Vilner cannot offer a convincing portrait of secular Jewish identity, but he can make a stunning indictment of those who, in his opinion, had forced him out of Orthodoxy, one Grade subsequently developed further through the character of Tsemakh Atlas in The Yeshiva. For Grade, Judaism had been irrevocably ruined by his experiences in a torture chamber doubling as a yeshiva where he was subject to “butchers of the soul” who “talk themselves into believing that human beings can tear their lower urges out of themselves and lop them off.” When Vilner demands an apology, telling Rasseyner, “It’s your fault that we moved too far away from Jewish tradition!” Grade really means it. Or as he later put it in a revealing interview, “what made me a poet was the fact that I was a coward, since I didn’t have the strengths to become what I believe a person should become. And this is also thanks to the Musarniks.”

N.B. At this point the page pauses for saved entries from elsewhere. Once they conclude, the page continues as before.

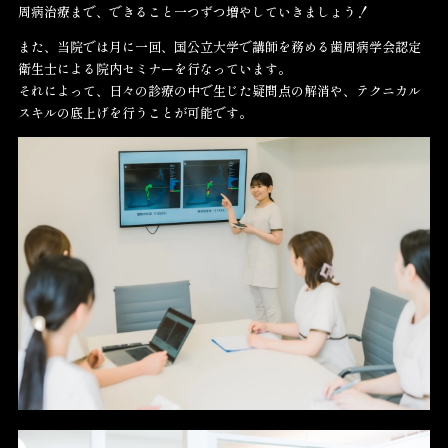
周病治療まで、できること一つずつ増やしていきましょう！
また、当院では月に一回、国公立大学で講師を務める歯周病学会認定
衛生士による院内セミナーを行なっています。
それによって、日々の診療の中で生じた疑問点の解消や、テクニカル
スキルの底上げを行うことが可能です。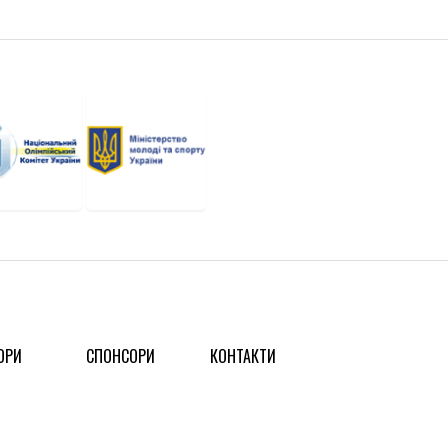
ОРИ
СПОНСОРИ
КОНТАКТИ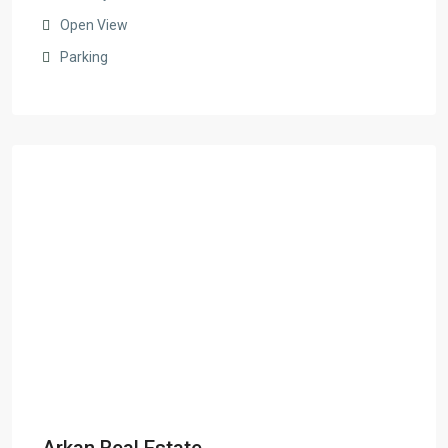
Open View
Parking
Arkan Real Estate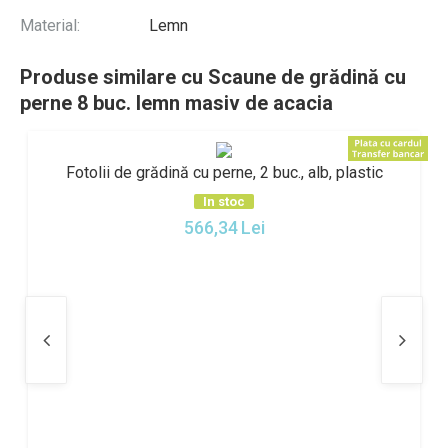
Material:
Lemn
Produse similare cu Scaune de grădină cu
perne 8 buc. lemn masiv de acacia
Fotolii de grădină cu perne, 2 buc., alb, plastic
In stoc
566,34
Lei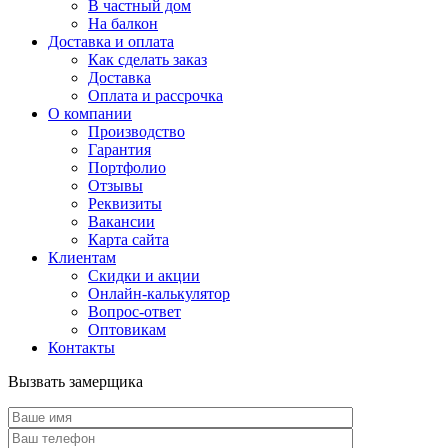
В частный дом
На балкон
Доставка и оплата
Как сделать заказ
Доставка
Оплата и рассрочка
О компании
Производство
Гарантия
Портфолио
Отзывы
Реквизиты
Вакансии
Карта сайта
Клиентам
Скидки и акции
Онлайн-калькулятор
Вопрос-ответ
Оптовикам
Контакты
Вызвать замерщика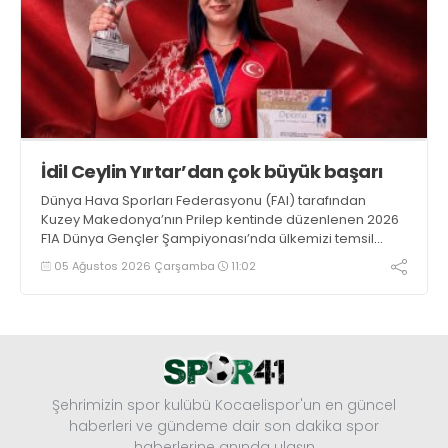
İdil Ceylin Yırtar’dan çok büyük başarı
Dünya Hava Sporları Federasyonu (FAI) tarafından
Kuzey Makedonya’nın Prilep kentinde düzenlenen 2026
F1A Dünya Gençler Şampiyonası’nda ülkemizi temsil
eden millî sporcumuz İdil Ceylin YIRTAR, büyük bir
05 Ağustos 2026 Çarşamba
11:02
başarıya imza atarak Dünya ikincisi oldu.
Şehrimizin spor kulübü Kocaelispor'un en güncel
haberleri ve gündeme dair son dakika spor
haberlerine anında ulaşın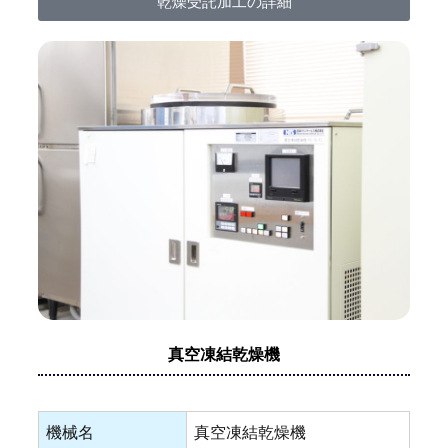
乾燥受託加工の詳細
真空凍結乾燥機
機械名
真空凍結乾燥機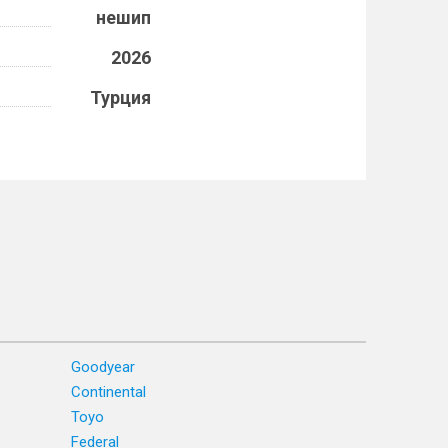
нешип
2026
Турция
Goodyear
Continental
Toyo
Federal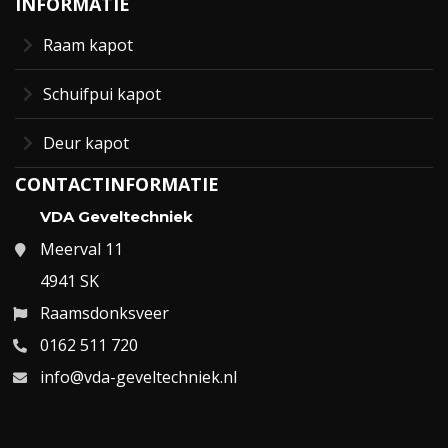
INFORMATIE
Raam kapot
Schuifpui kapot
Deur kapot
CONTACTINFORMATIE
VDA Geveltechniek
Meerval 11
4941 SK
Raamsdonksveer
0162 511 720
info@vda-geveltechniek.nl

For this reason, I believe attempts to find in Rasseyner an eternal or recurring character misconstrue the true nature of Grade’s internal conflict. From time to time, all of us will come across the prig and the bully, but few of us, thank God, will ever know what it is like to meet a real Hersh Rasseyner, for the same reason we won’t know what it feels like to be a real Chaim Vilner, because we have never been members of an anti-human cult. Grade was, and he suffered for it until the end of his life. Right at the beginning of the story Rasseyner confidently affirms what he believes to be an indictment of Vilner, but is unavoidably an indictment of himself:
You surely know the saying among us: whoever has learned Musar can have no enjoyment in his life. Chaim Vilner, you will remain a cripple. You will be deformed for the rest of your life.
But, in truth, this is not Rasseyner talking, it is Grade himself, and he knew only too well how true it was.